The increasing sophistication of deepfake technologies and their potentially terrifying future applications were the subject of a recent webinar session by Cato Networks.
One of the presenters, Etay Maor, associate professor of cybersecurity at Boston College and senior director of security strategy at Cato Networks, began by outlining the various ways in which audio and video can be manipulated to spread misinformation.
1) Missing context
Here, the content isn’t edited in any way but rather is shown out of context and is misleading. Missing context comes in two forms — misrepresentation and isolation.
In misrepresentation, the information is presented inaccurately and misleadingly. An example offered by Maor was videos purporting to show one country attacking another, which were taken from a completely different conflict years earlier.
Isolation is when a brief clip is taken out of a longer video, removing the context and creating a false narrative of the events.
2) Deceptive editing
Maor highlighted two forms of deceptive editing. One is omission, in which various portions of a video are edited out, presenting the remainder as a complete narrative.
The other involves splicing videos together “to fundamentally alter the story that is being told.” These are commonly used for interviews, where the words spoken by the interviewee are moved elsewhere in the clip to create a different narrative.
3) Malicious transformation
Maor described this as “the most nefarious type” and what is commonly referred to as deepfakes. With malicious transformation, the content is “doctored” to deceive the viewer, for example, by altering the frames of a video. Additionally, there is fabrication, “which is using AI to create high-quality fake images and videos.”
Video Deepfakes
One of the earliest versions of deepfakes is “faceswap,” in which “pretty simple software” can be used to essentially place someone’s face on another’s in a video. “This can be done today on your phone; this is not super-computer, AI futuristic stuff,” commented Maor.
Raymond Lee, CEO of FakeNet.AI, noted that a number of apps are available today, enabling faceswaps to be undertaken relatively easily. However, these are currently not of the highest quality and only have limited application, most commonly for famous movie scenes. It is, therefore, difficult to use these for nefarious purposes at this time.
It is possible to create much more sophisticated faceswap videos, though. Lee showed a highly plausible video impersonating the actor Tom Cruise. This involved around two hours of training on a graphics processing unit (GPU) to accurately mimic Cruise’s facial nuances, as well as “days of professional video editing and post-processing.” Additionally, a skilled voice impersonator was used who had a similar shaped face and haircut to Cruise.
While the time, effort and money to create a video of this sophistication means there is currently a high barrier to entry, Lee noted, “that barrier to entry is getting lower and lower.”

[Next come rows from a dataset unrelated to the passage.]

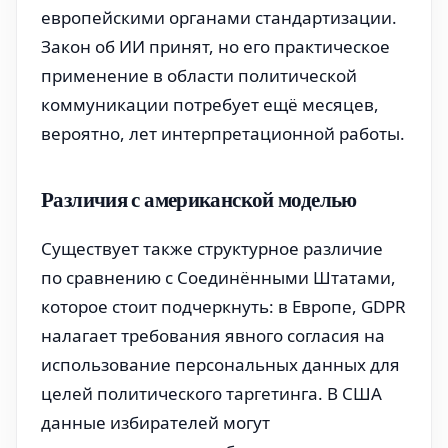
европейскими органами стандартизации.
Закон об ИИ принят, но его практическое
применение в области политической
коммуникации потребует ещё месяцев,
вероятно, лет интерпретационной работы.
Различия с американской моделью
Существует также структурное различие
по сравнению с Соединёнными Штатами,
которое стоит подчеркнуть: в Европе, GDPR
налагает требования явного согласия на
использование персональных данных для
целей политического таргетинга. В США
данные избирателей могут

The pair then gave another example involving the impersonation of former US President Barack Obama. Rather than his face being put on the face of the voice actor, as in the Tom Cruise scenario, it was just Obama’s mouth movements that were manipulated as the actor spoke.
Audio Deepfakes
Audio deepfakes can now be undertaken “in a few minutes,” according to Lee. To create these type of deepfakes, audio footage or files are taken and transcribed before the “most skilled learning models” are trained to replicate the unique characteristics of an individual’s voice.

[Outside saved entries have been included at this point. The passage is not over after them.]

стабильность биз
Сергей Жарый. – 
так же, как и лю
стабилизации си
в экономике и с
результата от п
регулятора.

He then showed an example of audio deepfakes, accurately replicating the voices of various US Presidents.
Lee explained that audio manipulation technologies come in two forms — deepfakes and cheapfakes. Deepfakes are more sophisticated, in which audio is modified or synthesized using AI, whereas cheapfakes use low-tech methods.

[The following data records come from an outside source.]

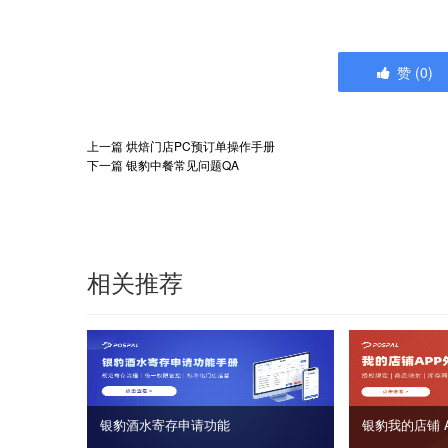
赞
(
0
)
上一篇
烘焙门店PC预订单操作手册
下一篇
银豹中餐常见问题QA
相关推荐
银豹酒水寄存申请功能
银豹我的店铺 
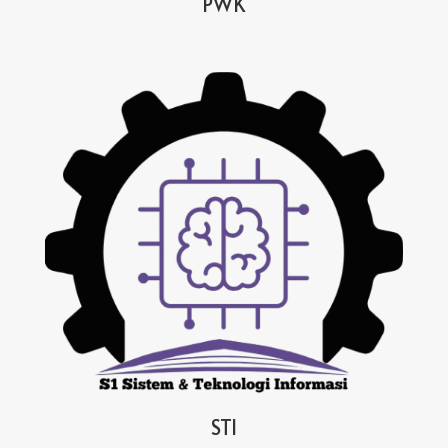
PWK
STI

Current Use in Criminal Activity
While there is still plenty of room for improvement in deepfake technologies, the presenters outlined examples of ways these are already used to commit fraud and other types of crime.
"Deepfakes are becoming more realistic, they're becoming faster to make and they're becoming more accessible"
Lee stated: “Deepfakes are becoming more realistic, they’re becoming faster to make and they’re becoming more accessible. And that’s a problem because deepfakes are a powerful tool for weaponization.”
This particularly relates to audio deepfakes to create synthetic voices. In one example, around two years ago, fraudsters mimicked a company’s CEO using AI during a phone call, convincing an executive at the firm to wire $243,000 into a scam account.
In a child custody case, one parent created synthetic audio of the other, making threats to win the case. Thankfully, forensic experts were able to identify the voice as synthetic.
Future Use
Lee and Maor offered some potentially dystopian-style scenarios in which deepfakes could be used in the future. This includes nation-states spreading misinformation to further their geopolitical goals. For example, suppose one country wanted two others to engage in conflict with each other. In that case, they could create a deepfake video of a world leader saying something inflammatory that may provoke an attack.
Another scenario given was impersonating a high-profile figure in government or business and making false statements to cause a stock market crash. These kinds of uses led the FBI to issue an alert about the use deepfakes earlier this year, in which they highlighted its potential use by nation-state adversaries. It stated: “Malicious actors almost certainly will leverage synthetic content for cyber and foreign influence operations in the next 12-18 months. Foreign actors are currently using synthetic content in their influence campaigns, and the FBI anticipates it will be increasingly used by foreign and criminal cyber actors for spearphishing and social engineering in an evolution of cyber operational tradecraft.”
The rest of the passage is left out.